The packages went on sale June 8th, nine months before the tournament begins. Dubai’s sports-bar landscape has grown fiercely competitive over the past five years, with venues across Jumeirah Beach Residence and Dubai Marina vying for match-day crowds during major tournaments. Rixos is banking on its beachfront location and all-inclusive reputation to pull fans away from the city’s established sports pubs.
The 2026 World Cup presents a scheduling challenge for Middle Eastern viewers. Matches in Los Angeles could kick off at 5am Dubai time. In Toronto, add another hour. That’s why the breakfast add-on exists—and why the hotel is framing early wake-ups as a badge of dedication rather than an inconvenience.
Guests holding an Après-Sun pass can join the viewing experience without separate booking, the hotel confirmed. Advanced booking is required for all other packages, and the offer can’t be combined with existing promotions.

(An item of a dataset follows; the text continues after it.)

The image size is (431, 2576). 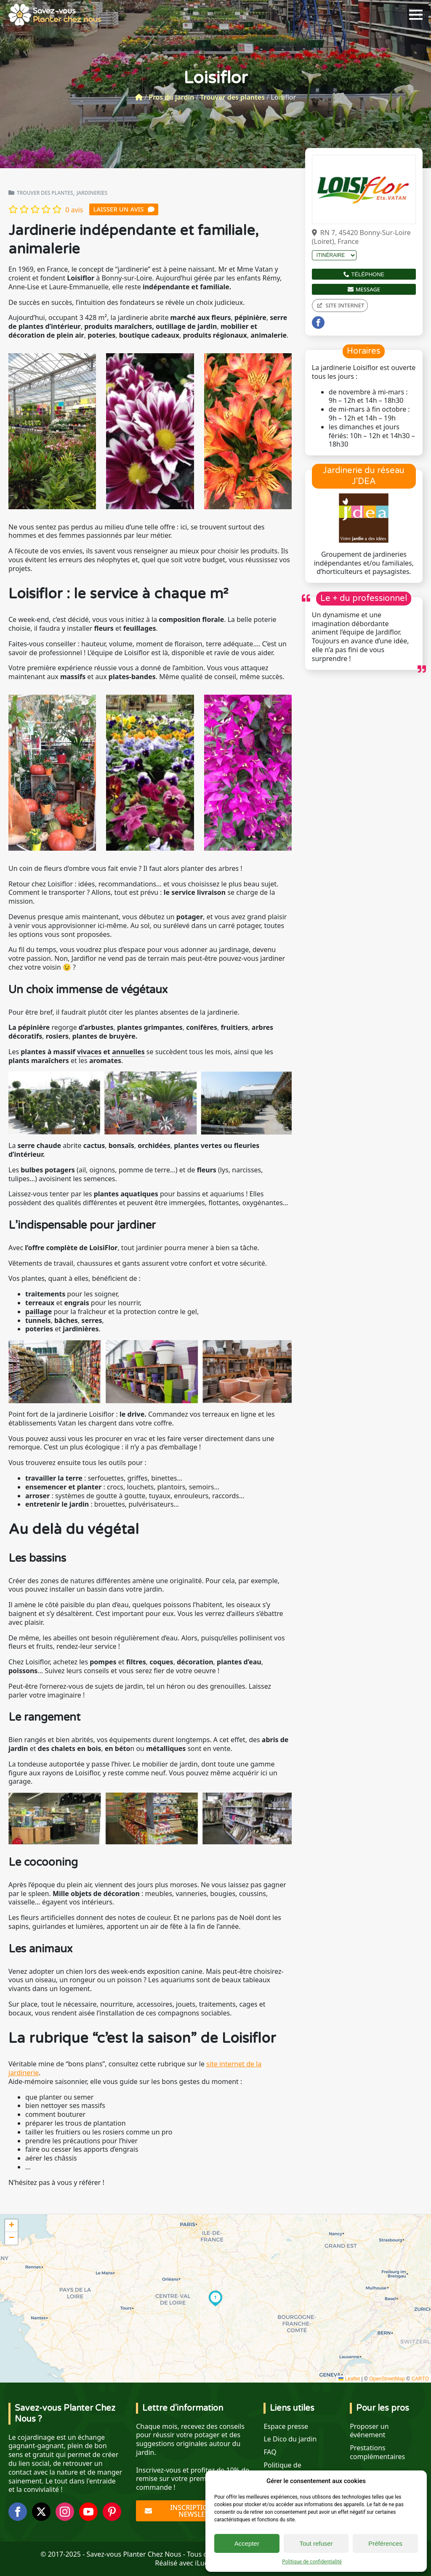 What do you see at coordinates (377, 2452) in the screenshot?
I see `Prestations complémentaires` at bounding box center [377, 2452].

Bar1 sits inside the five-star resort that opened in 2012. The property features a one-kilometre private beach, four swimming pools and eight dining venues, including Turquoise for international cuisine and Toro Loco Steakhouse. The hotel operates under Rixos Hotels’ all-inclusive model, which bundles gourmet dining, entertainment and spa access into room rates.

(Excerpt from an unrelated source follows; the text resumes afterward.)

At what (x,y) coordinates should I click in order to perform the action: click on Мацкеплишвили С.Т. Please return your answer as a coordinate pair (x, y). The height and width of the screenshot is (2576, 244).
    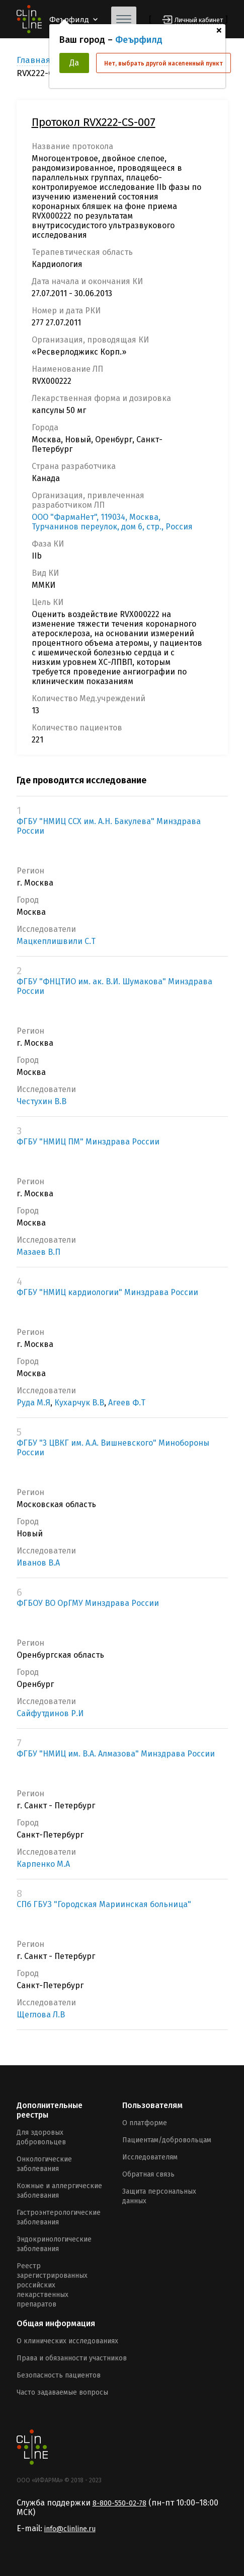     Looking at the image, I should click on (56, 941).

The timing is deliberate. By announcing packages nine months out, Rixos is positioning itself ahead of competitors who typically launch tournament offers 60 to 90 days before opening matches. Whether early booking translates to full tables remains to be seen—but the hotel is betting that fans plan their World Cup rituals months in advance.
The Clean Sheet’s non-alcoholic focus also reflects shifts in Dubai’s hospitality sector. Demand for premium zero-proof beverages has climbed steadily since 2020, driven by both health-conscious residents and tourists seeking alternatives to alcohol-heavy nightlife. Several bars across the emirate now dedicate entire menus to mocktails, a trend that would have seemed unlikely a decade ago.

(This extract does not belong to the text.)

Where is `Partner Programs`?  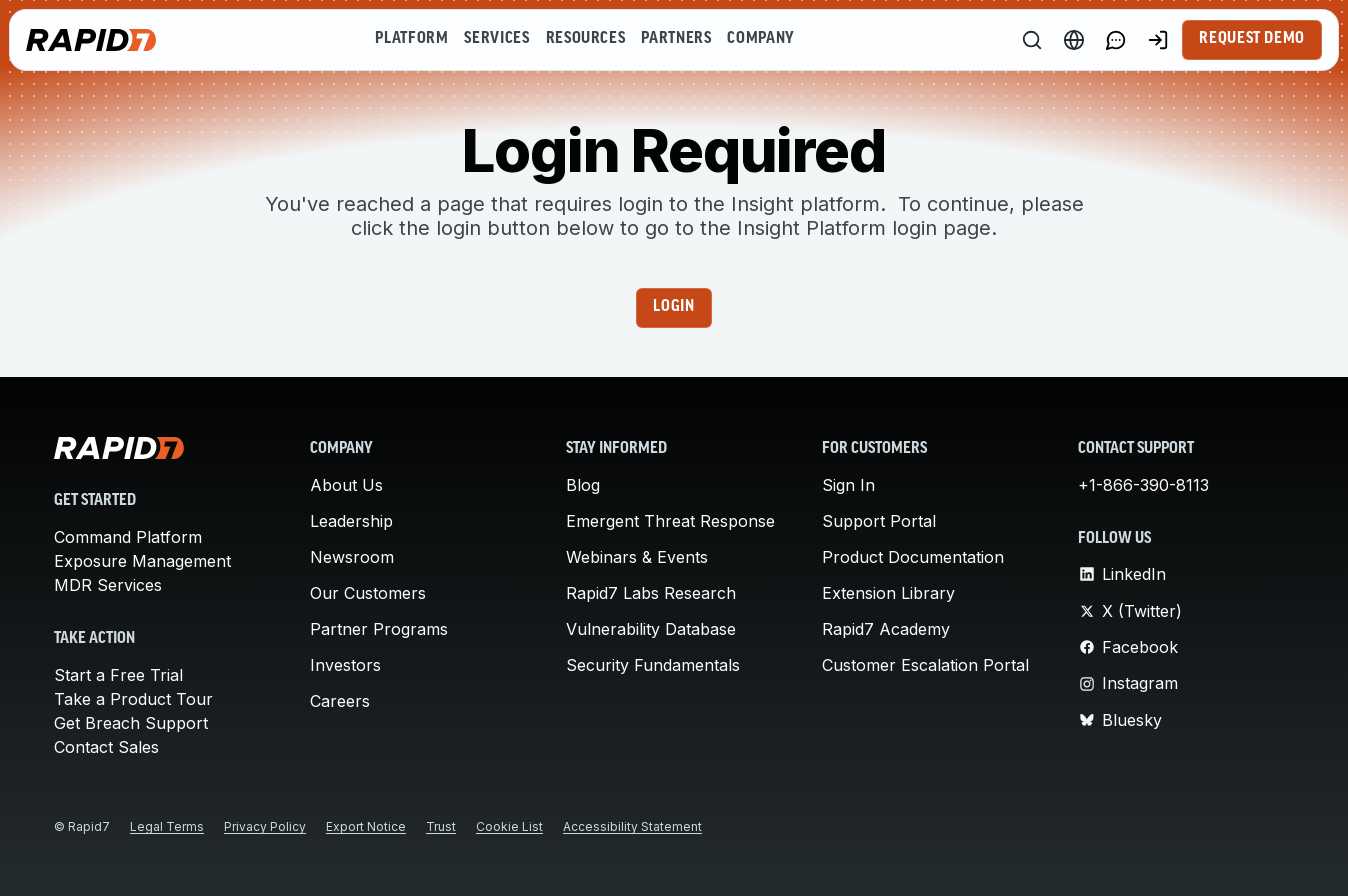 Partner Programs is located at coordinates (379, 629).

Rixos declined to specify capacity limits for Bar1 during matches, saying only that private tables are reserved for groups of four or more who book The Full 90. Smaller groups and individual bookings will share communal seating.
The resort has hosted sports viewing events since reopening after pandemic closures, including UEFA Champions League finals and Formula 1 race weekends. But the World Cup represents a longer, more intensive commitment—64 matches over 30 days, with viewing parties scheduled for every kick-off.
Whether the celebratory shots policy extends to penalty shootout victories wasn’t clarified. Nor did the hotel address what happens if your team loses—though presumably, guests can order their own consolation round.
Bookings opened via phone at +971 457 5454, WhatsApp at +971 58 220 0835, or email at dine.dubai@rixos.com. The hotel noted that breakfast service is exclusive to A La Turca Restaurant, not Bar1 itself, meaning fans will need to relocate after the final whistle.
By launching now, Rixos is essentially placing a nine-month bet on sustained interest in the tournament. If bookings flood in early, expect other Palm Jumeirah hotels to follow with their own packages by autumn. If they don’t, the hotel will spend the next eight months adjusting its pitch.
For now, the proposition is simple: pick your package, reserve your table, and hope your team delivers the win that unlocks the free shots. Everything else—the mocktails, the breakfast, the valet parking—is just atmosphere.